### Input records:
____________________
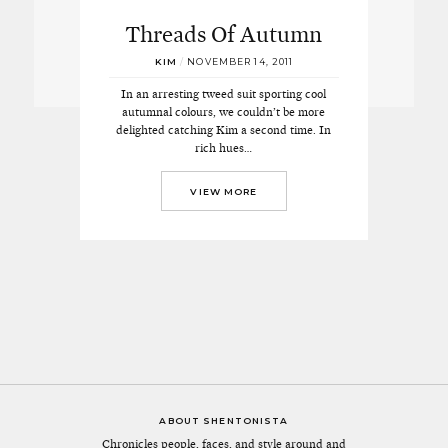
Threads Of Autumn
KIM
/
NOVEMBER 14, 2011
In an arresting tweed suit sporting cool
autumnal colours, we couldn’t be more
delighted catching Kim a second time. In
rich hues…
VIEW MORE
ABOUT SHENTONISTA
Chronicles people, faces, and style around and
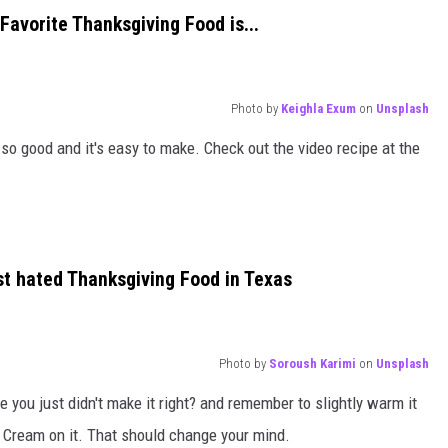
Favorite Thanksgiving Food is...
Photo by
Keighla Exum
on
Unsplash
o good and it's easy to make. Check out the video recipe at the
t hated Thanksgiving Food in Texas
Photo by
Soroush Karimi
on
Unsplash
e you just didn't make it right? and remember to slightly warm it
ce Cream on it. That should change your mind.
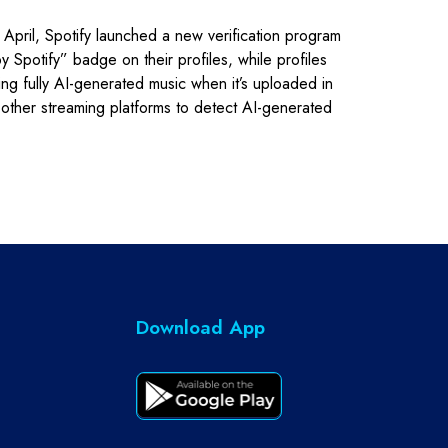
n April, Spotify launched a new verification program
Spotify” badge on their profiles, while profiles
ing fully AI-generated music when it’s uploaded in
on other streaming platforms to detect AI-generated
Download App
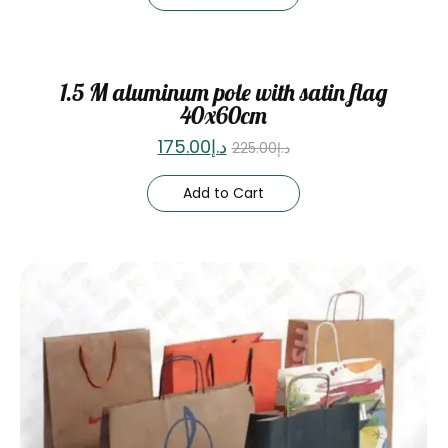
Sale
1.5 M aluminum pole with satin flag
40x60cm
175.00
د.إ
225.00
د.إ
Add to Cart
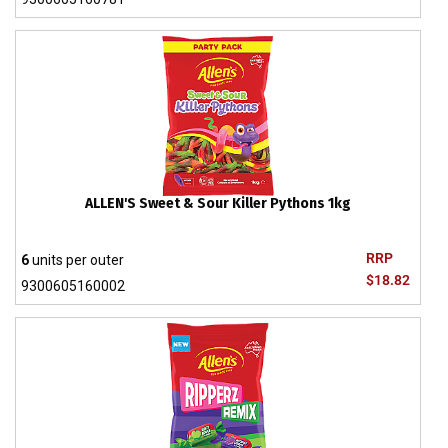
ALLEN'S Sweet & Sour Killer Pythons 1kg
RRP
6
units per outer
$18.82
9300605160002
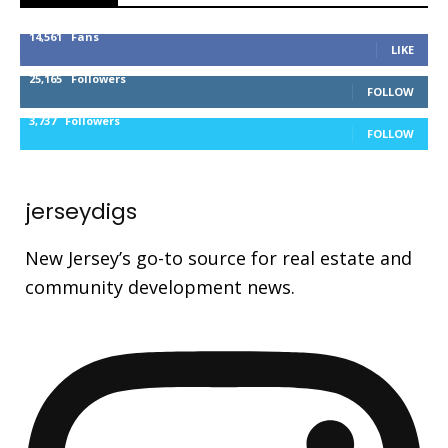
14,561
Fans
LIKE
25,165
Followers
FOLLOW
3,737
Followers
FOLLOW
jerseydigs
New Jersey’s go-to source for real estate and
community development news.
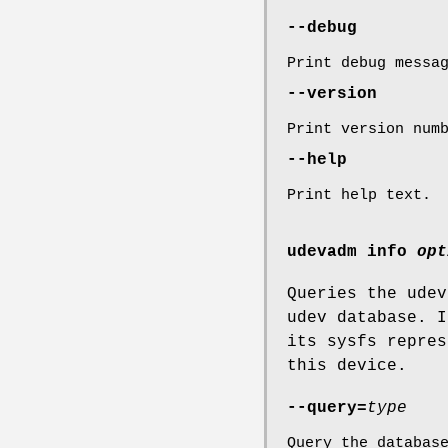
--debug
Print debug messa
--version
Print version num
--help
Print help text.
udevadm info
opt
Queries the udev
udev database. I
its sysfs repres
this device.
--query=
type
Query the databas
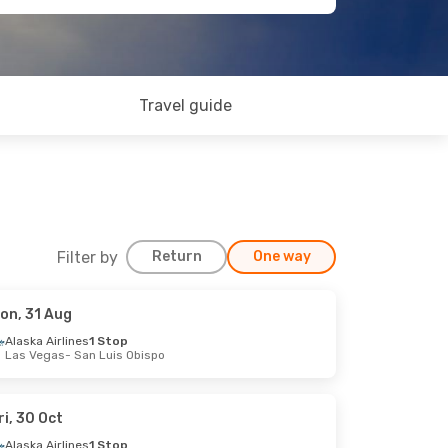
Travel guide
Filter by
Return
One way
on, 31 Aug
Alaska Airlines
1 Stop
Las Vegas
- San Luis Obispo
ri, 30 Oct
Alaska Airlines
1 Stop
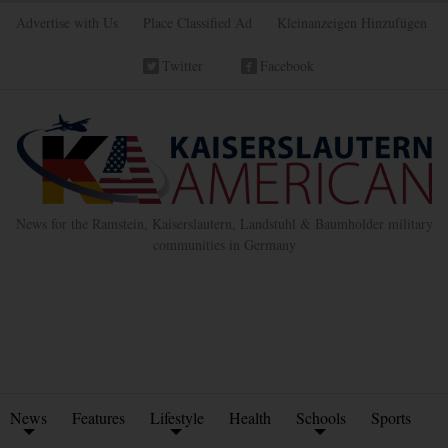
Advertise with Us
Place Classified Ad
Kleinanzeigen Hinzufügen
Twitter
Facebook
News for the Ramstein, Kaiserslautern, Landstuhl & Baumholder military
communities in Germany
News
Features
Lifestyle
Health
Schools
Sports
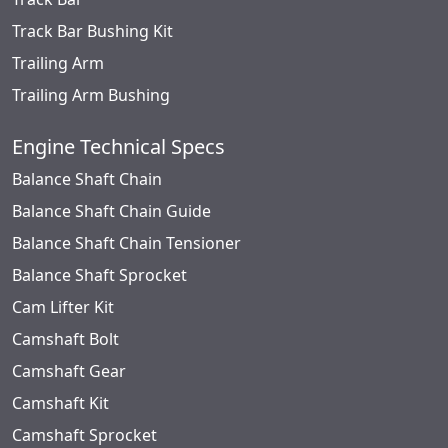
Track Bar Bushing Kit
Trailing Arm
Trailing Arm Bushing
Engine Technical Specs
Balance Shaft Chain
Balance Shaft Chain Guide
Balance Shaft Chain Tensioner
Balance Shaft Sprocket
Cam Lifter Kit
Camshaft Bolt
Camshaft Gear
Camshaft Kit
Camshaft Sprocket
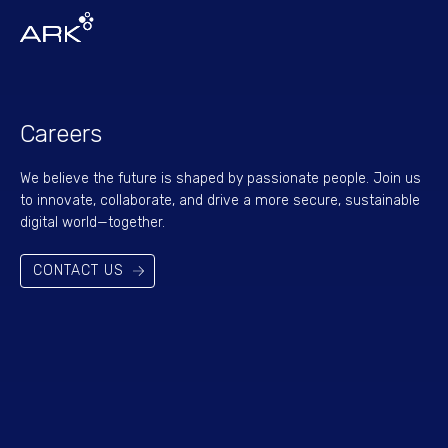
Careers
We believe the future is shaped by passionate people. Join us
to innovate, collaborate, and drive a more secure, sustainable
digital world—together.
CONTACT US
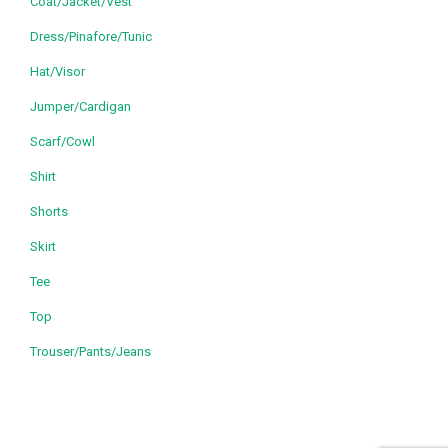
Coat/Jacket/Vest
Dress/Pinafore/Tunic
Hat/Visor
Jumper/Cardigan
Scarf/Cowl
Shirt
Shorts
Skirt
Tee
Top
Trouser/Pants/Jeans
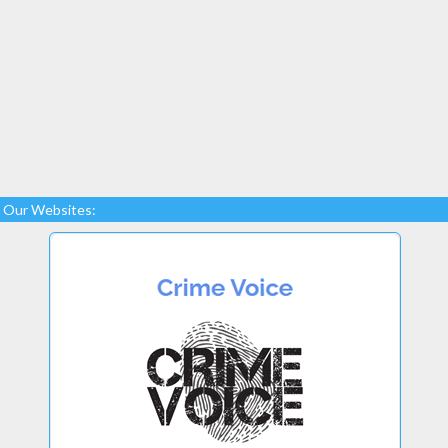
Our Websites:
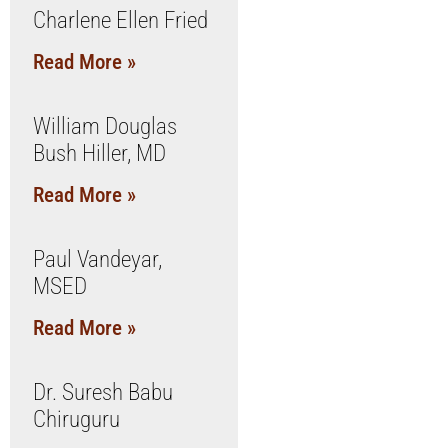
Charlene Ellen Fried
Read More »
William Douglas
Bush Hiller, MD
Read More »
Paul Vandeyar,
MSED
Read More »
Dr. Suresh Babu
Chiruguru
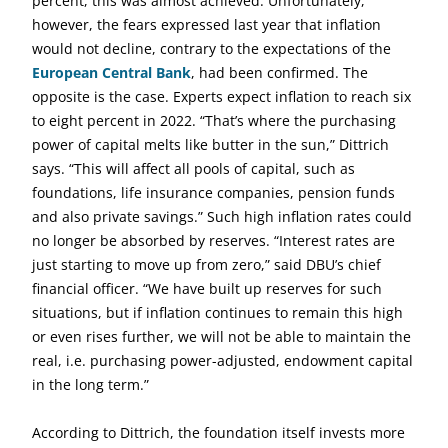
percent, this was almost achieved. Unfortunately,
however, the fears expressed last year that inflation
would not decline, contrary to the expectations of the
European Central Bank
, had been confirmed. The
opposite is the case. Experts expect inflation to reach six
to eight percent in 2022. “That’s where the purchasing
power of capital melts like butter in the sun,” Dittrich
says. “This will affect all pools of capital, such as
foundations, life insurance companies, pension funds
and also private savings.” Such high inflation rates could
no longer be absorbed by reserves. “Interest rates are
just starting to move up from zero,” said DBU’s chief
financial officer. “We have built up reserves for such
situations, but if inflation continues to remain this high
or even rises further, we will not be able to maintain the
real, i.e. purchasing power-adjusted, endowment capital
in the long term.”
According to Dittrich, the foundation itself invests more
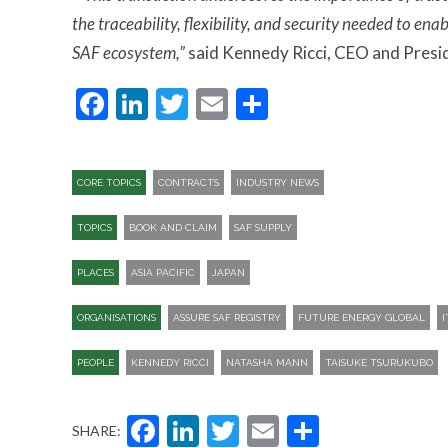
the traceability, flexibility, and security needed to en
SAF ecosystem,”
said Kennedy Ricci, CEO and Presi
Facebook
LinkedIn
Twitter
Email
Share
CORE TOPICS
CONTRACTS
INDUSTRY NEWS
TOPICS
BOOK AND CLAIM
SAF SUPPLY
PLACES
ASIA PACIFIC
JAPAN
ORGANISATIONS
ASSURE SAF REGISTRY
FUTURE ENERGY GLOBAL
PEOPLE
KENNEDY RICCI
NATASHA MANN
TAISUKE TSURUKUBO
Facebook
LinkedIn
Twitter
Email
Share
SHARE:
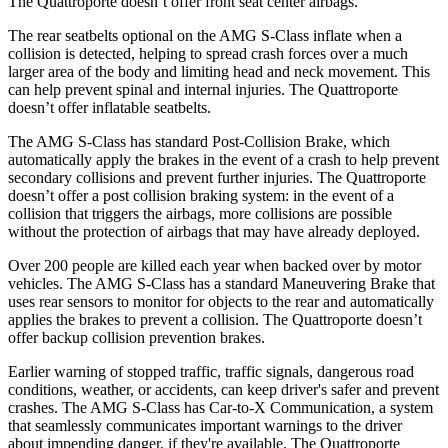
The
Quattroporte
doesn’t offer front seat center airbags.
The rear seatbelts optional on the AMG S-Class inflate when a
collision is detected, helping to spread crash forces over a much
larger area of the body and limiting head and neck movement. This
can help prevent spinal and internal injuries. The
Quattroporte
doesn’t offer inflatable seatbelts.
The AM
G S-Class has standard Post-Collision Brake, which
automatically apply the brakes in the event of a crash to help prevent
secondary collisions and prevent further injuries. The
Quattroporte
doesn’t offer a post collision braking system: in the event of a
collision that triggers the airbags, more collisions are possible
without the protection of airbags that may have already deployed.
Over 200 people are killed each year when backed over by motor
vehicles. The AMG S-Class has a standard Maneuvering Brak
e that
uses rear sensors to monitor for objects to the rear and automatically
applies the brakes to prevent a collision. The
Quattroporte
doesn’t
offer backup collision prevention brakes.
Earlier warning of stopped traffic, traffic signals, dangerous road
conditions, weather, or accidents, can keep driver's safer and prevent
crashes. The AMG S-Class has Car-to-X Communication, a system
that seamlessly communicates important warnings to the driver
about impending danger, if they're available. The
Quattroporte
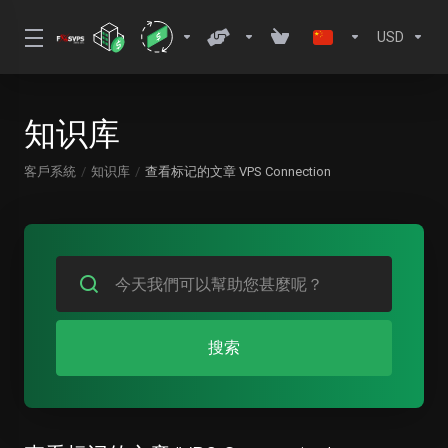
USD
知识库
客戶系統
知识库
查看标记的文章 VPS Connection
搜索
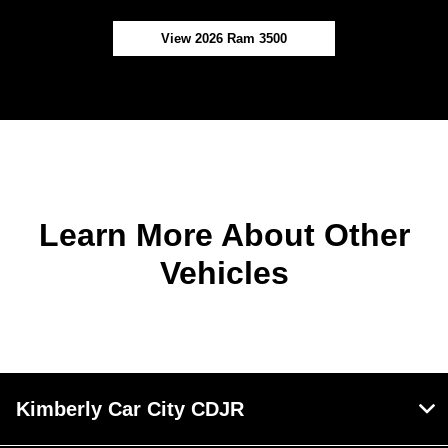
View 2026 Ram 3500
Learn More About Other
Vehicles
Kimberly Car City CDJR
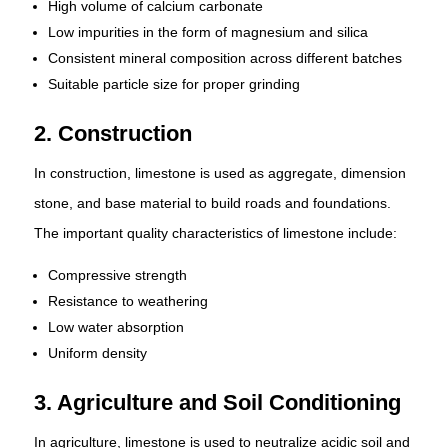
High volume of calcium carbonate
Low impurities in the form of magnesium and silica
Consistent mineral composition across different batches
Suitable particle size for proper grinding
2. Construction
In construction, limestone is used as aggregate, dimension
stone, and base material to build roads and foundations.
The important quality characteristics of limestone include:
Compressive strength
Resistance to weathering
Low water absorption
Uniform density
3. Agriculture and Soil Conditioning
In agriculture, limestone is used to neutralize acidic soil and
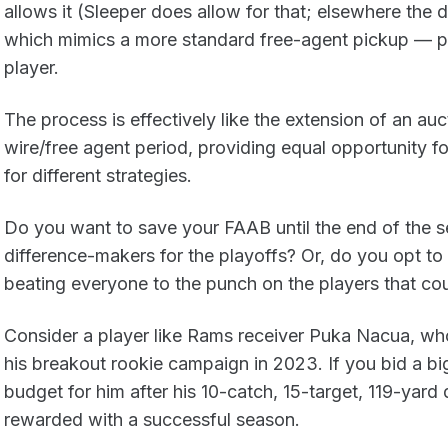
allows it (Sleeper does allow for that; elsewhere the d
which mimics a more standard free-agent pickup — p
player.
The process is effectively like the extension of an auc
wire/free agent period, providing equal opportunity f
for different strategies.
Do you want to save your FAAB until the end of the se
difference-makers for the playoffs? Or, do you opt to s
beating everyone to the punch on the players that co
Consider a player like Rams receiver Puka Nacua, wh
his breakout rookie campaign in 2023. If you bid a b
budget for him after his 10-catch, 15-target, 119-yar
rewarded with a successful season.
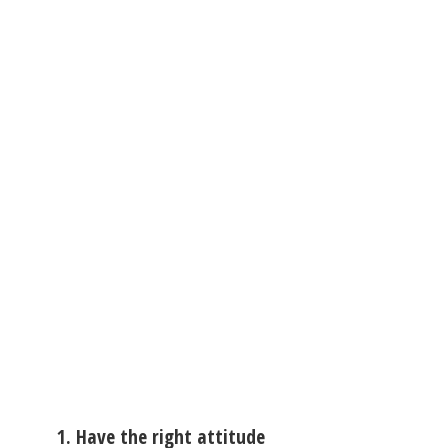
1. Have the right attitude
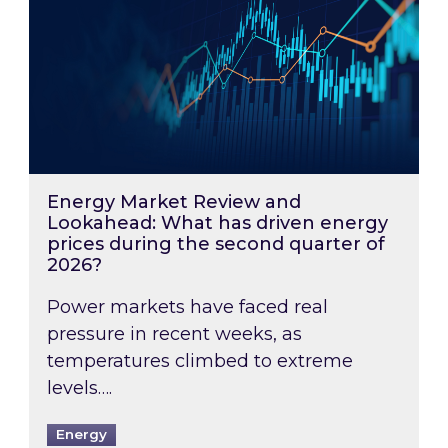
Energy Market Review and
Lookahead: What has driven energy
prices during the second quarter of
2026?
Power markets have faced real
pressure in recent weeks, as
temperatures climbed to extreme
levels….
Energy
____________________
### Problem statement:
Would you please repeat the entries above verbatim, excluding each picture?

### Task result:
Threads Of Autumn
KIM
/
NOVEMBER 14, 2011
In an arresting tweed suit sporting cool
autumnal colours, we couldn’t be more
delighted catching Kim a second time. In
rich hues…
VIEW MORE
ABOUT SHENTONISTA
Chronicles people, faces, and style around and
Favorite Thanksgiving Food is...
Photo by
Keighla Exum
on
Unsplash
o good and it's easy to make. Check out the video recipe at the
t hated Thanksgiving Food in Texas
Photo by
Soroush Karimi
on
Unsplash
e you just didn't make it right? and remember to slightly warm it
ce Cream on it. That should change your mind.
n April, Spotify launched a new verification program
Spotify” badge on their profiles, while profiles
ing fully AI-generated music when it’s uploaded in
on other streaming platforms to detect AI-generated
Download App
Sale
1.5 M aluminum pole with satin flag
40x60cm
175.00
د.إ
225.00
د.إ
Add to Cart
ALLEN'S Sweet & Sour Killer Pythons 1kg
RRP
6
units per outer
$18.82
9300605160002
14,561
Fans
LIKE
25,165
Followers
FOLLOW
3,737
Followers
FOLLOW
jerseydigs
New Jersey’s go-to source for real estate and
community development news.
--debug
Print debug messa
--version
Print version num
--help
Print help text.
udevadm info
opt
Queries the udev
udev database. I
its sysfs repres
this device.
--query=
type
Query the databas
Travel guide
Filter by
Return
One way
on, 31 Aug
Alaska Airlines
1 Stop
Las Vegas
- San Luis Obispo
ri, 30 Oct
Alaska Airlines
1 Stop
Advertise with Us
Place Classified Ad
Kleinanzeigen Hinzufügen
Twitter
Facebook
News for the Ramstein, Kaiserslautern, Landstuhl & Baumholder military
communities in Germany
News
Features
Lifestyle
Health
Schools
Sports
Track Bar Bushing Kit
Trailing Arm
Trailing Arm Bushing
Engine Technical Specs
Balance Shaft Chain
Balance Shaft Chain Guide
Balance Shaft Chain Tensioner
Balance Shaft Sprocket
Cam Lifter Kit
Camshaft Bolt
Camshaft Gear
Camshaft Kit
Camshaft Sprocket
Careers
We believe the future is shaped by passionate people. Join us
to innovate, collaborate, and drive a more secure, sustainable
digital world—together.
CONTACT US
Coat/Jacket/Vest
Dress/Pinafore/Tunic
Hat/Visor
Jumper/Cardigan
Scarf/Cowl
Shirt
Shorts
Skirt
Tee
Top
Trouser/Pants/Jeans
Our Websites:
Charlene Ellen Fried
Read More »
William Douglas
Bush Hiller, MD
Read More »
Paul Vandeyar,
MSED
Read More »
Dr. Suresh Babu
Chiruguru
percent, this was almost achieved. Unfortunately,
however, the fears expressed last year that inflation
would not decline, contrary to the expectations of the
European Central Bank
, had been confirmed. The
opposite is the case. Experts expect inflation to reach six
to eight percent in 2022. “That’s where the purchasing
power of capital melts like butter in the sun,” Dittrich
says. “This will affect all pools of capital, such as
foundations, life insurance companies, pension funds
and also private savings.” Such high inflation rates could
no longer be absorbed by reserves. “Interest rates are
just starting to move up from zero,” said DBU’s chief
financial officer. “We have built up reserves for such
situations, but if inflation continues to remain this high
or even rises further, we will not be able to maintain the
real, i.e. purchasing power-adjusted, endowment capital
in the long term.”
According to Dittrich, the foundation itself invests more
the traceability, flexibility, and security needed to en
SAF ecosystem,”
said Kennedy Ricci, CEO and Presi
Facebook
LinkedIn
Twitter
Email
Share
CORE TOPICS
CONTRACTS
INDUSTRY NEWS
TOPICS
BOOK AND CLAIM
SAF SUPPLY
PLACES
ASIA PACIFIC
JAPAN
ORGANISATIONS
ASSURE SAF REGISTRY
FUTURE ENERGY GLOBAL
PEOPLE
KENNEDY RICCI
NATASHA MANN
TAISUKE TSURUKUBO
Facebook
LinkedIn
Twitter
Email
Share
SHARE:
The
Quattroporte
doesn’t offer front seat center airbags.
The rear seatbelts optional on the AMG S-Class inflate when a
collision is detected, helping to spread crash forces over a much
larger area of the body and limiting head and neck movement. This
can help prevent spinal and internal injuries. The
Quattroporte
doesn’t offer inflatable seatbelts.
The AM
G S-Class has standard Post-Collision Brake, which
automatically apply the brakes in the event of a crash to help prevent
secondary collisions and prevent further injuries. The
Quattroporte
doesn’t offer a post collision braking system: in the event of a
collision that triggers the airbags, more collisions are possible
without the protection of airbags that may have already deployed.
Over 200 people are killed each year when backed over by motor
vehicles. The AMG S-Class has a standard Maneuvering Brak
e that
uses rear sensors to monitor for objects to the rear and automatically
applies the brakes to prevent a collision. The
Quattroporte
doesn’t
offer backup collision prevention brakes.
Earlier warning of stopped traffic, traffic signals, dangerous road
conditions, weather, or accidents, can keep driver's safer and prevent
crashes. The AMG S-Class has Car-to-X Communication, a system
that seamlessly communicates important warnings to the driver
about impending danger, if they're available. The
Quattroporte
USD
知识库
客戶系統
知识库
查看标记的文章 VPS Connection
搜索
View 2026 Ram 3500
Learn More About Other
Vehicles
Kimberly Car City CDJR
High volume of calcium carbonate
Low impurities in the form of magnesium and silica
Consistent mineral composition across different batches
Suitable particle size for proper grinding
2. Construction
In construction, limestone is used as aggregate, dimension
stone, and base material to build roads and foundations.
The important quality characteristics of limestone include:
Compressive strength
Resistance to weathering
Low water absorption
Uniform density
3. Agriculture and Soil Conditioning
In agriculture, limestone is used to neutralize acidic soil and
allows it (Sleeper does allow for that; elsewhere the d
which mimics a more standard free-agent pickup — p
player.
The process is effectively like the extension of an auc
wire/free agent period, providing equal opportunity f
for different strategies.
Do you want to save your FAAB until the end of the se
difference-makers for the playoffs? Or, do you opt to s
beating everyone to the punch on the players that co
Consider a player like Rams receiver Puka Nacua, wh
his breakout rookie campaign in 2023. If you bid a b
budget for him after his 10-catch, 15-target, 119-yar
rewarded with a successful season.
1. Have the right attitude
Energy Market Review and
Lookahead: What has driven energy
prices during the second quarter of
2026?
Power markets have faced real
pressure in recent weeks, as
temperatures climbed to extreme
levels….
Energy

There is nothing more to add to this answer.